Bureau of Labor Statistics 4/5/2013 Seasonally Adjusted
So look at these statistics
- The Civilian Noninstitutional Population (people over 16, not in prison or in the military) increased by 167 thousand people.
- The number of employed dropped by 206 thousand.
- The number of unemployed dropped by 290 thousand.
- The labor force dropped by 496 thousand (206 + 290).
- And if the working eligible population increased by 167 thousand and the labor force dropped by 496 thousand, that means that 663 thousand more people are not in the work force.
Pictures can sometimes tell us a lot (a picture is worth 1,000 data points?). Note the population of eligible workers has steadily grown since 06/09 (work-eligible population increased by about 9.3 million people, or about 4%), while the number of unemployed has gone down (by about 2.9 million, about a 17% decline). If you’re wondering about the zigzags, I didn’t ‘seasonally adjust‘ the data in the above graph, so it reflects spikes at the end of the year. So far, so good. Looks like wonderful growth and sound economic and fiscal stimulus. Now notice that the workforce went down (by 1.4 million people, or about 1%).Here’s the ugly fact: the population went up, unemployment went down, but the number of people working went down. That gives a different way to look at employment:
The number of Americans not in the workforce has increased by 10.7 million a 13.4% increase.

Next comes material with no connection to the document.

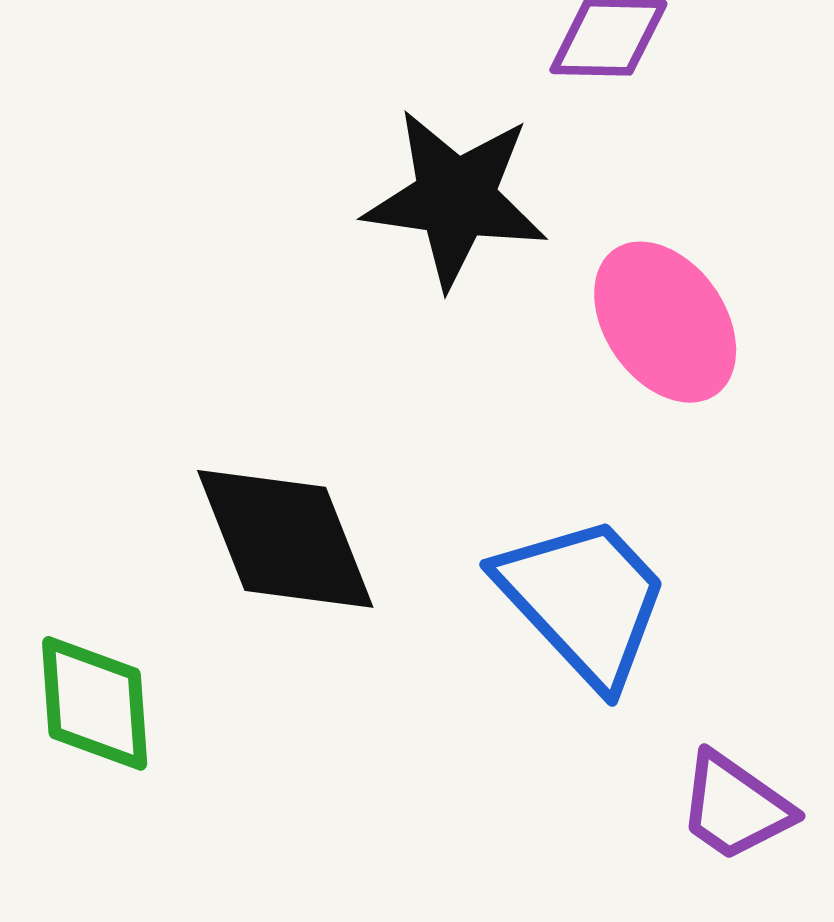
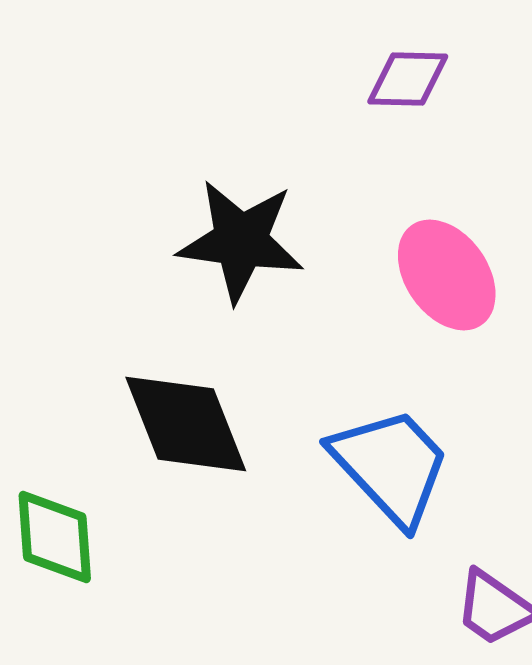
black star: (456, 198) -> (241, 241), moved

The labor force participation rate is the lowest it’s been since 1978. It doesn’t look to me like a lot of jobs are being created. And it makes me wonder what happens if the trend continues. Anyone know the answer? Anyone? Anyone? Bueller?
PS: A portion of the blog title is from one of my favorite movies, Ferris Bueller’s Day Off, in which Ferris skips school to have a great fun time. Somehow, it seems appropriate.